About this exercise:
Please take the lines from the one holding "Les Chroniques Libres" through the one holding "Seconde Cité – Les explications" in the data below and copy them exactly.

Material provided:
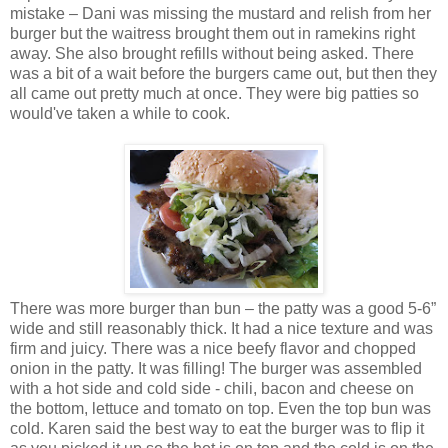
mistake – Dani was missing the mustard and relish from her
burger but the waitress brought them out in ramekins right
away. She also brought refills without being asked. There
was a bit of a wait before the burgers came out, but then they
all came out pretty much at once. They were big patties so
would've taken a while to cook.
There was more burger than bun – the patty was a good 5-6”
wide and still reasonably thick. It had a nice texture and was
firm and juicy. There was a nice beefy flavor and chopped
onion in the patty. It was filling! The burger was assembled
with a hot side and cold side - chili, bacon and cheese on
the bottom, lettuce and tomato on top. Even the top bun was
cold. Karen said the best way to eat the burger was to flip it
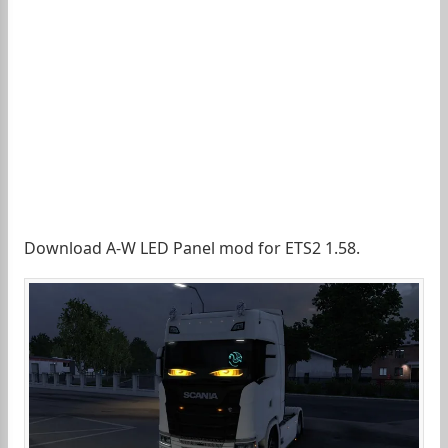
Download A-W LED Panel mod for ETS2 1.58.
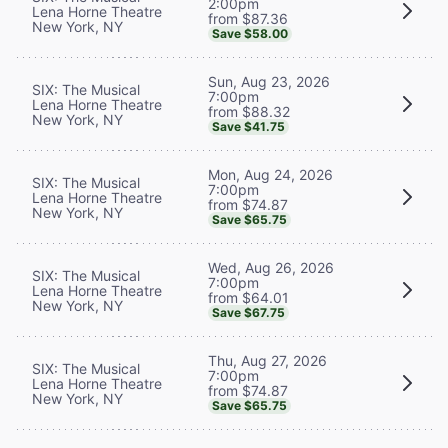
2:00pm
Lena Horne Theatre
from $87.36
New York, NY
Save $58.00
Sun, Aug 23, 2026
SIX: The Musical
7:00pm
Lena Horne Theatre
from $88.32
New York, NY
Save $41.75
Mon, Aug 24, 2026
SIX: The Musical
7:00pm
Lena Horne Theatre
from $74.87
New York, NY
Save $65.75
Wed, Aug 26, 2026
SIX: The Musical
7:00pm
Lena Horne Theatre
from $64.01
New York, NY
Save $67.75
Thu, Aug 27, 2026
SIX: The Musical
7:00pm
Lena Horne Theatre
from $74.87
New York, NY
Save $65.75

==

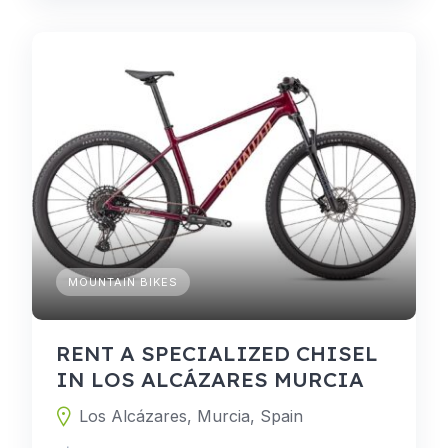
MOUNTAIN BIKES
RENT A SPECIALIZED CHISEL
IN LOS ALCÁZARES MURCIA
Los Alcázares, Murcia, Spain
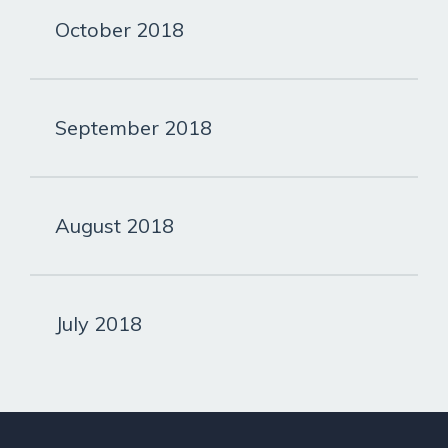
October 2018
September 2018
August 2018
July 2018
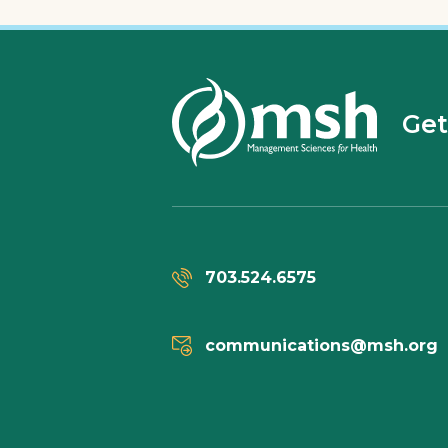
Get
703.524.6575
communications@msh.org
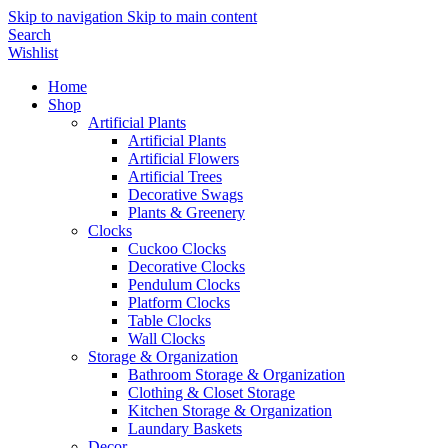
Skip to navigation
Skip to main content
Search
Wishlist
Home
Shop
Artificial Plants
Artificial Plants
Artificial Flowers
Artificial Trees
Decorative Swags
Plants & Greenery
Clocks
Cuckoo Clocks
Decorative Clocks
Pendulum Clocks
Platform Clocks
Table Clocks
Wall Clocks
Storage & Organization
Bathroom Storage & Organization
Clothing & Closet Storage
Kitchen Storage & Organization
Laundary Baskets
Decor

--

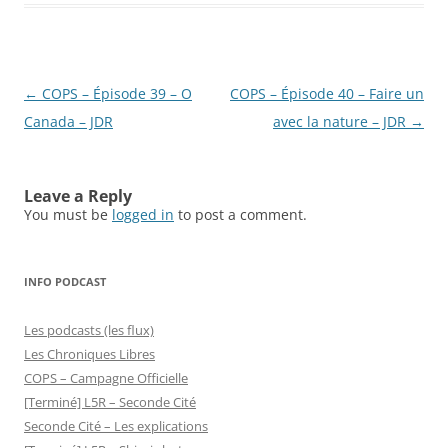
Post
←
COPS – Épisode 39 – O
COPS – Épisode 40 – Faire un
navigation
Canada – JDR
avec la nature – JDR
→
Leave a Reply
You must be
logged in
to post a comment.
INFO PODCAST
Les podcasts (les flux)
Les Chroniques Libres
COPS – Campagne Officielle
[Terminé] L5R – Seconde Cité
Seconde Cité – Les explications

Output:
Les Chroniques Libres
COPS – Campagne Officielle
[Terminé] L5R – Seconde Cité
Seconde Cité – Les explications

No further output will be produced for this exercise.